# are there really persons who 1



## offer11 (Jul 22, 2011)

Are there really people from the first , or second word countries thay come to eagpt to make a life , if so who are they . i live in mexico


----------



## Helen Ellis (Aug 9, 2008)

Yes. loads of us in Hurghada. English yes, also Russian, German, Irish, Dutch, Italian, Belgian, Welsh, Romanian,many more and even one Peruvian that I know of. All here for the good life by the sea.


----------



## offer11 (Jul 22, 2011)

*good life by the nile ?*

hi ellis . good life by the sea ? < i cant belive it , is nt that land overcrowded 

way to dirty , and way to dangerous ? believe me for about 10 years i couldnt think of any worse sea side in the semi first world , that my born land ,

many beaches of the mediternean ,from naaria in the north up to gaza in the south and they all depressing since the populations/visitors and the quality of dirt . and i think eagpt is worse . how wrong can i be .


----------



## Helen Ellis (Aug 9, 2008)

offer11 said:


> hi ellis . good life by the sea ? < i cant belive it , is nt that land overcrowded
> 
> way to dirty , and way to dangerous ? believe me for about 10 years i couldnt think of any worse sea side in the semi first world , that my born land ,
> 
> many beaches of the mediternean ,from naaria in the north up to gaza in the south and they all depressing since the populations/visitors and the quality of dirt . and i think eagpt is worse . how wrong can i be .

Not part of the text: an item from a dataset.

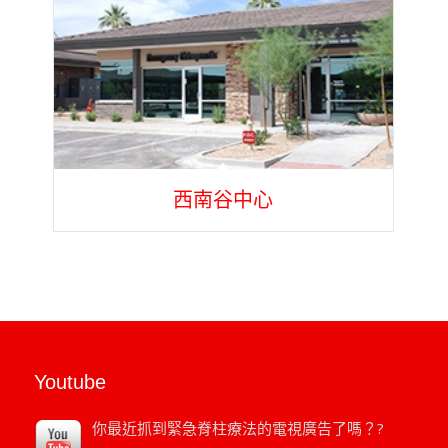
西南谷中心
Youtube
你最近抓到緊急脊柱療法的電視廣告了嗎？?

Overcrowded? hardly, not in the Red Sea anyway. when I lived in Alexandria the sea was clean, travel to Agami or further west and it was crystal clear. But that was back in the 80's when there was no development in that direction, I guess it's changed since then. 
Hurghada is a building site, and full of rubbish despite HEPCA's efforts, but the air is clear and the sea is still clean. There is still plenty of open space, desert, left undeveloped. Crime is still very low compared to Europe, the cost of living, while rising, is again low when compared with Europe. The reefs have some of the best diving in the world, so I am told, with most suitable for all levels of diver.
El Gouna is fabulous, a fully functioning clean safe elegant place to live and Sahl Hashish is too, well designed with beautiful open spaces and a promenade along the whole of the bay.


----------



## Black Rebel (Jul 16, 2011)

There are expatriates here for numerous reasons, travel, work, partners, retirement or simply to just enjoy the climate.

Egypt like many a country has it's problems. The pollution is my main issue. Overcrowding; the times I have sat on the M25!!! You get used to these things. 

The red sea resorts are beautiful. I admit I am not a fan of Agami, I do find that area incredibly filthy! Sure Cairo is dirty but in Agami I have never actually seen so much dog mess!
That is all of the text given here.